Madison, he was asked, do you feel like you dodged a bullet?

“I don’t know, I feel like I jumped right in front of one,” he countered.

The Giants ace and the ace of the trade market still had his elbow and humor after the first-inning Jose Martinez line drive ricocheted off him, beginning a short saga of Bumgarner trying to pitch until the Giants decided he had to stop.

With a large lump just north of his left, throwing elbow, Bumgarner hung in, eating two innings and even taking an at-bat with what the team termed an elbow contusion. He walked back to the mound to (allegedly) try to start the third inning, but he said that was a strategic move. Once on the mound, Bruce Bochy and trainer Dave Groeschner yanked him — because of the injury, Sam Dyson was given all the time he needed to warm up.

“In order to get our reliever a chance to warm up properly, I gotta go out there and throw a couple and come out,” Bumgarner said after the Giants beat the Cardinals, 8-4, at Oracle Park on Saturday.
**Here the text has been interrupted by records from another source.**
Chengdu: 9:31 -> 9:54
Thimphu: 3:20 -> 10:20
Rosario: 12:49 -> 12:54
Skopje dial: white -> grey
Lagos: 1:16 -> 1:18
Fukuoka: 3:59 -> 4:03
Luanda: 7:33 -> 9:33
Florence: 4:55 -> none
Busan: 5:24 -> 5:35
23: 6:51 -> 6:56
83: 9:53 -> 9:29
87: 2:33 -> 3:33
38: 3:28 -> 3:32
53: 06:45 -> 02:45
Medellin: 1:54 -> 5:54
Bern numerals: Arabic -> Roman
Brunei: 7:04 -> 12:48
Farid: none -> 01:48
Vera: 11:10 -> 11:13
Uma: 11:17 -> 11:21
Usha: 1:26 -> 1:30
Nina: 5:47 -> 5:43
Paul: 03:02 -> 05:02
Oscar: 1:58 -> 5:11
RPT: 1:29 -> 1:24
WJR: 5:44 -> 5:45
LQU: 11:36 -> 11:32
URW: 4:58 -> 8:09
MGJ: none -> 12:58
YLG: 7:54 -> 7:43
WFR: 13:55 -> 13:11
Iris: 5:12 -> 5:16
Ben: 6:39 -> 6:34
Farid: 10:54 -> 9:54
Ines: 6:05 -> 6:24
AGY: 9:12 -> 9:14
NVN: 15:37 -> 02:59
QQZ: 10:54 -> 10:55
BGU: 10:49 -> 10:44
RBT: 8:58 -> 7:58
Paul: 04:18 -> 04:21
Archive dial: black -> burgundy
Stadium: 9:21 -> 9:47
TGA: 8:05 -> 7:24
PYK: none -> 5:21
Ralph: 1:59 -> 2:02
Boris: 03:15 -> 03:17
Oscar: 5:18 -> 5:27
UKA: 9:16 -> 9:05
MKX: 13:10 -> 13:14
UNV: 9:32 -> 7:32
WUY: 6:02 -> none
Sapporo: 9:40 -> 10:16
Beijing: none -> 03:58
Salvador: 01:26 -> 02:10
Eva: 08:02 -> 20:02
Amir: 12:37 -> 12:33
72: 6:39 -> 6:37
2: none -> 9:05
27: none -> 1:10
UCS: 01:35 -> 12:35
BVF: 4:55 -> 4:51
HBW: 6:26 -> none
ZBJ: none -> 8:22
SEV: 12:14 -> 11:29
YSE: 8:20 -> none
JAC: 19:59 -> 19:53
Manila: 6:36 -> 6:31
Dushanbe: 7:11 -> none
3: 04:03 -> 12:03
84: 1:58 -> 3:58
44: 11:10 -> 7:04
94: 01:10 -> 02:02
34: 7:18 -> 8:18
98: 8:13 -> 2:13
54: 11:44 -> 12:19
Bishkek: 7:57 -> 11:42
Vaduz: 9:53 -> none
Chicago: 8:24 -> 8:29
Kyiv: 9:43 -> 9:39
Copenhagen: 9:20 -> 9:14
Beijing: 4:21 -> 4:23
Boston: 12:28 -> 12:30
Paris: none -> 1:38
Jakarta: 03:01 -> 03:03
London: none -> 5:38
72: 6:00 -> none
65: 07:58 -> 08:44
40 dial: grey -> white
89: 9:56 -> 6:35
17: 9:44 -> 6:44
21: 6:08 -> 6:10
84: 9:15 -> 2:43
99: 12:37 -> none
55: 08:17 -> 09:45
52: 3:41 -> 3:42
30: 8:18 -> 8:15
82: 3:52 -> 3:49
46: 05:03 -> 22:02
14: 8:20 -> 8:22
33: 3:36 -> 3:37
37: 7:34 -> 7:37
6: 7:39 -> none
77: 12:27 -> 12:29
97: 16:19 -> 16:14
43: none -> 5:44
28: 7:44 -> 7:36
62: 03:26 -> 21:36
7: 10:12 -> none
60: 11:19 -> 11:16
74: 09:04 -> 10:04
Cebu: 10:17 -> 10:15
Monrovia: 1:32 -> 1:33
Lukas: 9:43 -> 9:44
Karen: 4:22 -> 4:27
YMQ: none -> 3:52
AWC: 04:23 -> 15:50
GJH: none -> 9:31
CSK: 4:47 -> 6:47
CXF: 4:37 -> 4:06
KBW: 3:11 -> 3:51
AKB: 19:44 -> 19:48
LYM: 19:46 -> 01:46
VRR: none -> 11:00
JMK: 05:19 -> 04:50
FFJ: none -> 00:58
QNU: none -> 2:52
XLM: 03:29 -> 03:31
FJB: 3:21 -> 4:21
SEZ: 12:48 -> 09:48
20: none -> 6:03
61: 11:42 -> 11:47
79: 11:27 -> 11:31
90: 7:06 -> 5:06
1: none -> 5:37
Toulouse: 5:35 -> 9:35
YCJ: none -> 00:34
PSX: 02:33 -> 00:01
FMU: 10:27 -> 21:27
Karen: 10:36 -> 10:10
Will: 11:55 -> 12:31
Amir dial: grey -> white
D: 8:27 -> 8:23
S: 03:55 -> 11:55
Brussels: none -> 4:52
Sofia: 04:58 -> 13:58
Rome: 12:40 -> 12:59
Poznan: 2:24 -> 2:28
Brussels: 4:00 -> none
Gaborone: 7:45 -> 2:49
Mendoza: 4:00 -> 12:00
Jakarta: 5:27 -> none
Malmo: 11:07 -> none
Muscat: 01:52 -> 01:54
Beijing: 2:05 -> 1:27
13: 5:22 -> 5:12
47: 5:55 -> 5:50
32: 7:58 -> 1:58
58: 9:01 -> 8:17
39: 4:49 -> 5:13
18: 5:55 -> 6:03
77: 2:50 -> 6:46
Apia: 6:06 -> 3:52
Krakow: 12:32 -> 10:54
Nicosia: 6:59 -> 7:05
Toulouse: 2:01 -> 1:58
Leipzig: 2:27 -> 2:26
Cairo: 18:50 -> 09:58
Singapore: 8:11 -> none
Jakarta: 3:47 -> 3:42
Bumgarner had staved off the Giants training staff for a while, arguing that while “it looks nasty,” it never tightened up on him. Yet when Bumgarner didn’t fight the possibility of the hook, Bochy knew damage had been done.

“It got him really good. You could see the big lump there where it hit him,” Bochy said after five Giants relievers picked up the slack. “… You know Madison, how tough he is. He didn’t wave us off. So I knew it got him pretty good there.”

It could have been worse. Bumgarner wore a protective sleeve during his second-inning at-bat and postgame interview, but nothing inside that sleeve was broken. Bumgarner said he could pitch in five days, even if that’s not something the Giants are asking.

The welt comes on the penultimate game before the All-Star break, so even the timing works in the team’s and pitcher’s favor. Bochy said he expects Bumgarner to pitch Saturday, but left the door open to push the 29-year-old back if needed.

Bumgarner said he was never fearful of a break and didn’t have any flashbacks to the spring-training line drive that delayed his 2018 season.

“It looked bad. It felt fine for the rest of the game,” said the prime trade chip. “[Pitching coach] Curt [Young] and the training staff were a little uncomfortable with all the swelling there. … Whatever they think is best.”

So when Bochy said, “We got a break,” he was referring to the good kind of break.